As the film revolves around folk song, you would expect the soundtrack to be filled with them. You would be right. There are plenty of songs in the film, all of them written by Guest, Shearer, McKean, and Levy. They aren't necessarily spoofs or parodies of anything, so inherently they don't come off as funny. But it's their context in the film, as well as the messages in the lyrics, that make it work. These are songs that are so stereotypically "folk", that it's hard not to smile. From such "new" classics as "Old Joe's Place" to "Blood on the Coal" (which mixes two of folk's favorite themes: a train wreck, and a mining accident), the songs just seem to fit perfectly.

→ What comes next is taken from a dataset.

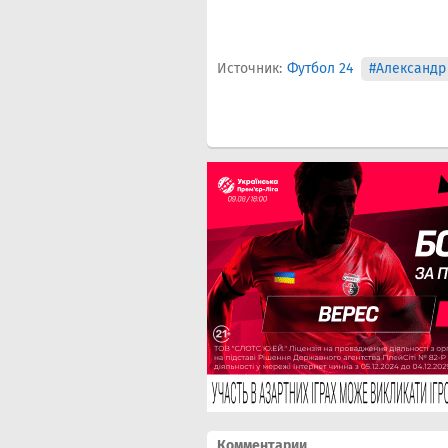
Источник:
Футбол 24
#Александр
Комментарии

The Mitch & Mickey songs are tender and romantic (especially "A Kiss at the End of the Rainbow"), the Folksmen tunes are whimsical ("Skeletons of Quinto", and a cover of "Start Me Up" that didn't appear in the film), and The New Main Street Singers (a group of nine singers) perform clean, wholesome tunes. The last track on the album, "A Mighty Wind", is breezy yet energetic, and ends with a double entendre lyric that will have you on the floor.
Running a solid 45 minutes, this album also includes multimedia content when you put it in your computer - you get the full video performance of Mitch & Mickey's "When You're Standing Next To Me", and it's pleasant to watch. If you haven't seen the film, you might not get as much out of the album (context is everything, especially in this case), but anyone who is a fan of folk music can find something to latch on to with this album - it truly nails the genre, for better or for worse.